PROBLEM TO SOLVE: Go through the data and tally the lines that include "числі". The reply is that number alone.

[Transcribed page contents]

=== Section Start ===

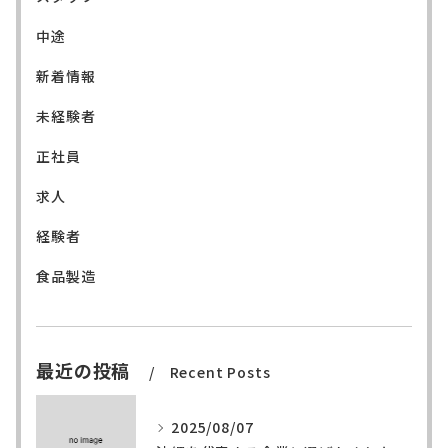
中途
新着情報
未経験者
正社員
求人
経験者
食品製造
最近の投稿
Recent Posts
2025/08/07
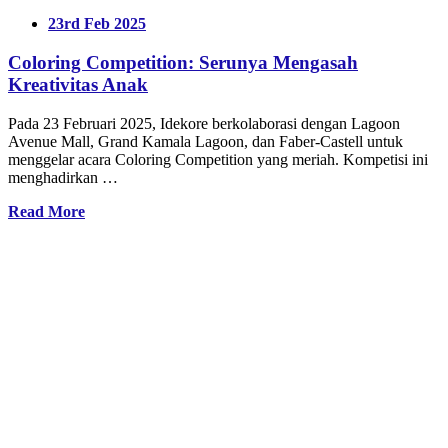
23rd Feb 2025
Coloring Competition: Serunya Mengasah
Kreativitas Anak
Pada 23 Februari 2025, Idekore berkolaborasi dengan Lagoon
Avenue Mall, Grand Kamala Lagoon, dan Faber-Castell untuk
menggelar acara Coloring Competition yang meriah. Kompetisi ini
menghadirkan …
Read More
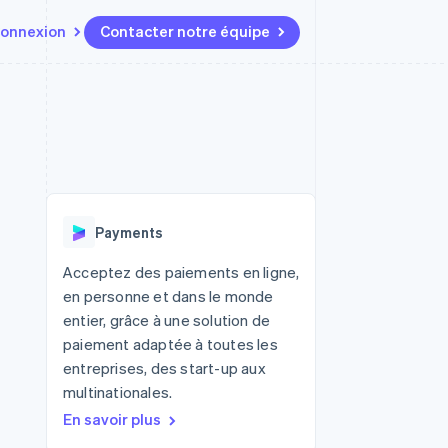
onnexion
Contacter notre équipe
Ressources
Écosystème
Contact
t marketplaces
Plus
Intégrations d'applications
Partenaires
Contacter notre équipe
Product roadmap
elle
Exemples de code
Stripe App Marketplace
Devenir partenaire
Découvrez les prochaines
r les
Blog des développeurs
évolutions
rs
État de l'API
 platforms
Radar
ciers intégrés
Payments
Prévention de la fraude
ratif
es et virtuelles
Atlas
Acceptez des paiements en ligne,
Constitution de start-up
en personne et dans le monde
Climate
entier, grâce à une solution de
Élimination du carbone
paiement adaptée à toutes les
Identity
entreprises, des start-up aux
Vérification de l'identité
multinationales.
En savoir plus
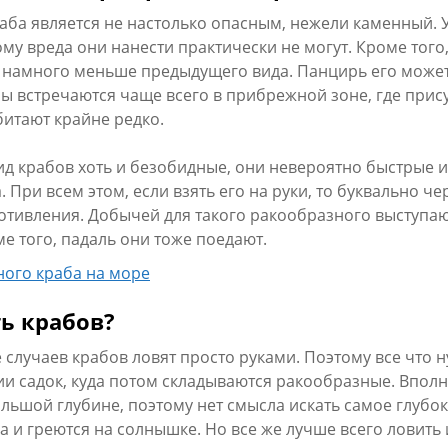
аба является не настолько опасным, нежели каменный. 
му вреда они нанести практически не могут. Кроме того
намного меньше предыдущего вида. Панцирь его может 
ы встречаются чаще всего в прибрежной зоне, где прису
битают крайне редко.
ид крабов хоть и безобидные, они невероятно быстрые и 
 При всем этом, если взять его на руки, то буквально че
отивления. Добычей для такого ракообразного выступаю
ме того, падаль они тоже поедают.
ь крабов?
 случаев крабов ловят просто руками. Поэтому все что н
ии садок, куда потом складываются ракообразные. Впол
ольшой глубине, поэтому нет смысла искать самое глубок
а и греются на солнышке. Но все же лучше всего ловить 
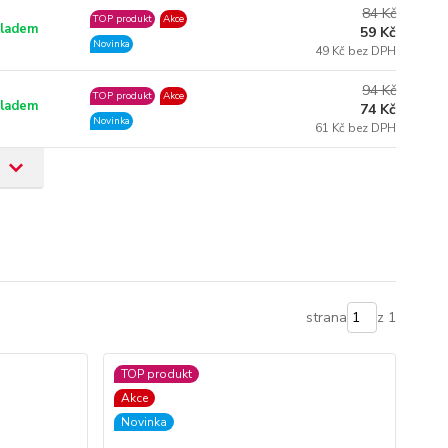
84 Kč
TOP produkt
Akce
ladem
59 Kč
Novinka
49 Kč bez DPH
94 Kč
TOP produkt
Akce
ladem
74 Kč
Novinka
61 Kč bez DPH
strana
z 1
TOP produkt
Akce
Novinka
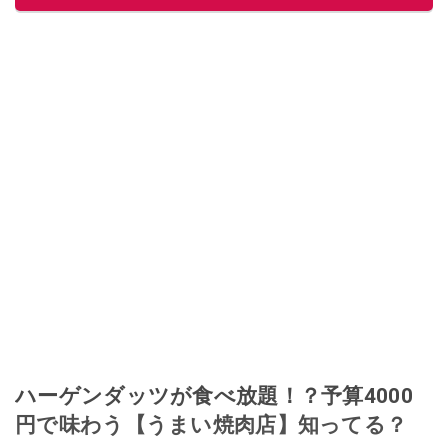
ハーゲンダッツが食べ放題！？予算4000
円で味わう【うまい焼肉店】知ってる？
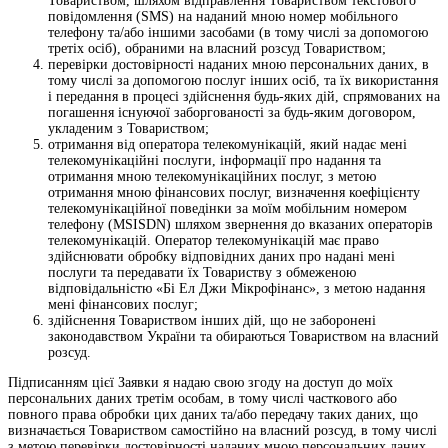
Товариством, шляхом відправлення Товариством текстового
повідомлення (SMS) на наданий мною номер мобільного
телефону та/або іншими засобами (в тому числі за допомогою
третіх осіб), обраними на власний розсуд Товариством;
перевірки достовірності наданих мною персональних даних, в
тому числі за допомогою послуг інших осіб, та їх використання
і передання в процесі здійснення будь-яких дій, спрямованих на
погашення існуючої заборгованості за будь-яким договором,
укладеним з Товариством;
отримання від оператора телекомунікацій, який надає мені
телекомунікаційні послуги, інформації про надання та
отримання мною телекомунікаційних послуг, з метою
отримання мною фінансових послуг, визначення коефіцієнту
телекомунікаційної поведінки за моїм мобільним номером
телефону (MSISDN) шляхом звернення до вказаних операторів
телекомунікацій. Оператор телекомунікацій має право
здійснювати обробку відповідних даних про надані мені
послуги та передавати їх Товариству з обмеженою
відповідальністю «Бі Ел Джи Мікрофінанс», з метою надання
мені фінансових послуг;
здійснення Товариством інших дій, що не заборонені
законодавством України та обираються Товариством на власний
розсуд.
Підписанням цієї Заявки я надаю свою згоду на доступ до моїх
персональних даних третім особам, в тому числі часткового або
повного права обробки цих даних та/або передачу таких даних, що
визначається Товариством самостійно на власний розсуд, в тому числі
з метою перевірки достовірності наданих мною персональних даних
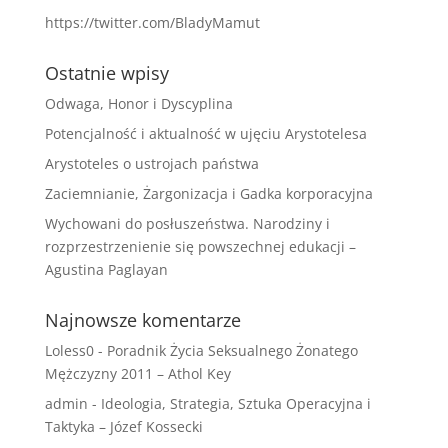
https://twitter.com/BladyMamut
Ostatnie wpisy
Odwaga, Honor i Dyscyplina
Potencjalność i aktualność w ujęciu Arystotelesa
Arystoteles o ustrojach państwa
Zaciemnianie, Żargonizacja i Gadka korporacyjna
Wychowani do posłuszeństwa. Narodziny i
rozprzestrzenienie się powszechnej edukacji –
Agustina Paglayan
Najnowsze komentarze
Loless0
-
Poradnik Życia Seksualnego Żonatego
Mężczyzny 2011 – Athol Key
admin
-
Ideologia, Strategia, Sztuka Operacyjna i
Taktyka – Józef Kossecki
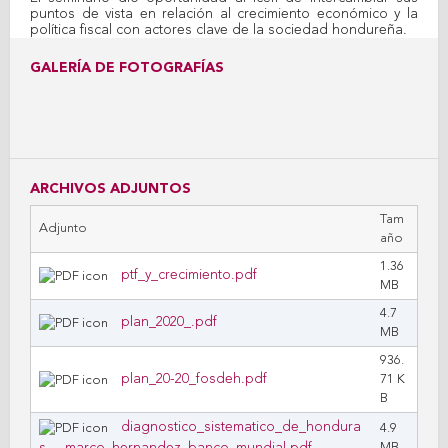
puntos de vista en relación al crecimiento económico y la
política fiscal con actores clave de la sociedad hondureña.
GALERÍA DE FOTOGRAFÍAS
ARCHIVOS ADJUNTOS
Tam
Adjunto
año
1.36
ptf_y_crecimiento.pdf
MB
4.7
plan_2020_.pdf
MB
936.
plan_20-20_fosdeh.pdf
71 K
B
diagnostico_sistematico_de_hondura
4.9
MB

=== Section End ===

RESPONSE BELOW: 4